“Dear Mother,” my great-great-uncle Ernest wrote from his adventures in Spanish Honduras in September 1895. “The last letter I received from you was dated July 30, and I received one from George dated Aug 11. I wish you would write a letter every week.”
Comparatively, Ernest had it easy. He may not have heard from his loved ones as often as he would have liked, but at least he could read and write. When my Italian ancestors first came to the United States at the start of the 20th century, reaching relatives back home meant finding someone who could read and write in their Neapolitan dialect who could transcribe a letter for them, which would have to find its way across the ocean to a little mountain village so that family members over there could find someone in the town who could read the letter for them.
But in 2018 I can text my family 1,500 miles away and get a response in less than a minute when I want to find out how someone is doing, wish them a happy Thanksgiving, or make sure I have the right measurements for a family recipe.
Cellphones and text messaging has made the world a smaller place. Innovations like Facetime and social media make it smaller still.
Moving to Texas was an interesting process and it took some time. When we first started thinking about moving to somewhere more affordable than Washington, D.C., my wife and I weren’t sure where we’d end up. Of course, my wife always wanted to move back to her home state, but so much depended on where we both got jobs. With both of us employed in D.C., finding jobs elsewhere at the same time would be difficult.
Thankfully, my wife was able to find a job late last year where she can work remotely. That gave us the freedom for me to apply for jobs in any state. It just so happened that TheBlaze was looking for a staff writer around that time who would be willing to move to their location in Texas. Even better, I was able to work remotely for a few months, until we found a house that was right for us.

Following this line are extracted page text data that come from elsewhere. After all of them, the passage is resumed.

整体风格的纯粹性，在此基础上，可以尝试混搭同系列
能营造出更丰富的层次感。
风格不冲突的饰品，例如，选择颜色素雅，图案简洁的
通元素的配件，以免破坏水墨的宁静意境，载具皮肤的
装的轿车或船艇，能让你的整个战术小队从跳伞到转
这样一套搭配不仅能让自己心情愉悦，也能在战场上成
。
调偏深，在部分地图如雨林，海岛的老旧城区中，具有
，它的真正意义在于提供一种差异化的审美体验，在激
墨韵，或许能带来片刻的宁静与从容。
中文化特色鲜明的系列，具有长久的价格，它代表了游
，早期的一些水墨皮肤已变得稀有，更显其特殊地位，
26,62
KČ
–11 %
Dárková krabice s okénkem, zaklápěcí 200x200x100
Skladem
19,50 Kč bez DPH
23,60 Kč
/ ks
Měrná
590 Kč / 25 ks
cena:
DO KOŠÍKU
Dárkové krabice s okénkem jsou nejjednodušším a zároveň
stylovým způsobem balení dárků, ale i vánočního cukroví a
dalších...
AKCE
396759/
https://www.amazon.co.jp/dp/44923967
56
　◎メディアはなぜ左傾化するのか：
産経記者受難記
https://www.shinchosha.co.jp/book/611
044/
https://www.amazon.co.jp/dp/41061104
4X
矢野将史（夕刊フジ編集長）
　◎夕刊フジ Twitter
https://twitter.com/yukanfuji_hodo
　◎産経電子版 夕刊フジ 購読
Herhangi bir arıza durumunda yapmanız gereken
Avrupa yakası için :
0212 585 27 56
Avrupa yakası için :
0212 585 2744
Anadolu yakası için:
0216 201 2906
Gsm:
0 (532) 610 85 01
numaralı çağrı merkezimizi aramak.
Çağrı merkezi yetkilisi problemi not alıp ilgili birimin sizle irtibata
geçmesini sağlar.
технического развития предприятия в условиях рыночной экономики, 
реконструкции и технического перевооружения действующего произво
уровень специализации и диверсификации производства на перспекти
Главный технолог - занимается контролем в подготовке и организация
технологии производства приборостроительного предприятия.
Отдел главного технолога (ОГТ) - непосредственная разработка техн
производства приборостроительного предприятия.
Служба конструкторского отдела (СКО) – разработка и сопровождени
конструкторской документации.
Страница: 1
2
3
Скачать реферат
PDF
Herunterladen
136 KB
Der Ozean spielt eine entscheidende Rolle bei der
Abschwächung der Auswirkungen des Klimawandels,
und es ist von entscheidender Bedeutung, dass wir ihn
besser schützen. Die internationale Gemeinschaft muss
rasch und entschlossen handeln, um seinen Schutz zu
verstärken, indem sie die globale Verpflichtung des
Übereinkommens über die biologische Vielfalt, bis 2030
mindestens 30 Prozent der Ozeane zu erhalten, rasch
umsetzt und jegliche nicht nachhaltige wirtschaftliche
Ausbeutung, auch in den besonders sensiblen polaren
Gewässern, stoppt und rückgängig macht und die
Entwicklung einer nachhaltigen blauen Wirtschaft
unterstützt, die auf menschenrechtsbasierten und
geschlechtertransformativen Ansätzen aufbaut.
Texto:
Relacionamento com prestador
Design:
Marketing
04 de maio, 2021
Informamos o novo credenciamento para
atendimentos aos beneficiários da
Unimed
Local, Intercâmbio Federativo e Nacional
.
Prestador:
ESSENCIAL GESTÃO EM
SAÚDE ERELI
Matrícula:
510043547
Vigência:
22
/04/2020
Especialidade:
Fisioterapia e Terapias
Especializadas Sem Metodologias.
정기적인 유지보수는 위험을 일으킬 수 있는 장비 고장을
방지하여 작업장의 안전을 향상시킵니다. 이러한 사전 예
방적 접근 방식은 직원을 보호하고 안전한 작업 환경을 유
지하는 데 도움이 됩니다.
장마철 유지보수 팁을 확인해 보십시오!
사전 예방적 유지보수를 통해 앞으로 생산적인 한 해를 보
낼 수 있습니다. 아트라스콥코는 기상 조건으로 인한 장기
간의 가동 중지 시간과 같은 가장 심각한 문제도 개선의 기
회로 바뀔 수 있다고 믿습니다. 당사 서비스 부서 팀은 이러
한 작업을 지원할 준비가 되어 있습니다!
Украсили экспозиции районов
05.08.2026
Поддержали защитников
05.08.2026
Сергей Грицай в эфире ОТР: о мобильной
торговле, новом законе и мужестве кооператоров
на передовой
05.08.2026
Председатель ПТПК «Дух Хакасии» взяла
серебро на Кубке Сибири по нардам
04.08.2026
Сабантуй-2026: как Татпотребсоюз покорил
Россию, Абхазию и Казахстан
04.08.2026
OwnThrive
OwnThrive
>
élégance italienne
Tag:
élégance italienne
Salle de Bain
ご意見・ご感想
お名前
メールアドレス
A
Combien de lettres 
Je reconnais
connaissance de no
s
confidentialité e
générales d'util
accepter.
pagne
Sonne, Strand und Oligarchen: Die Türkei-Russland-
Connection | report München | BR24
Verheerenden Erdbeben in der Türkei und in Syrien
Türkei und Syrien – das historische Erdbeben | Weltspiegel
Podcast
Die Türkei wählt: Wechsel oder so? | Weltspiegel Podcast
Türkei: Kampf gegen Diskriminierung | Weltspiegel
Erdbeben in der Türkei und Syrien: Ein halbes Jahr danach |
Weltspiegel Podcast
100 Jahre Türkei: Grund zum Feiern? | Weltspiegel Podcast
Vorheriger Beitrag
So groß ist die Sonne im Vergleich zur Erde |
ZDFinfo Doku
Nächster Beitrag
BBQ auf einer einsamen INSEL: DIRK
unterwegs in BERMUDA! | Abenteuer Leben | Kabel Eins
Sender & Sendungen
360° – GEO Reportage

This Thanksgiving season, as I write this sitting in front of my own fireplace in my own home with my dog curled up on the couch next to me, I’m thankful for being able to buy a house, to be happily married to my beautiful wife, and to have been able to move wherever we wanted. I’m also thankful for the technology that, in a way that I’m sure would astonish great-great-uncle Ernest, keeps us so close to family and friends hundreds of miles away.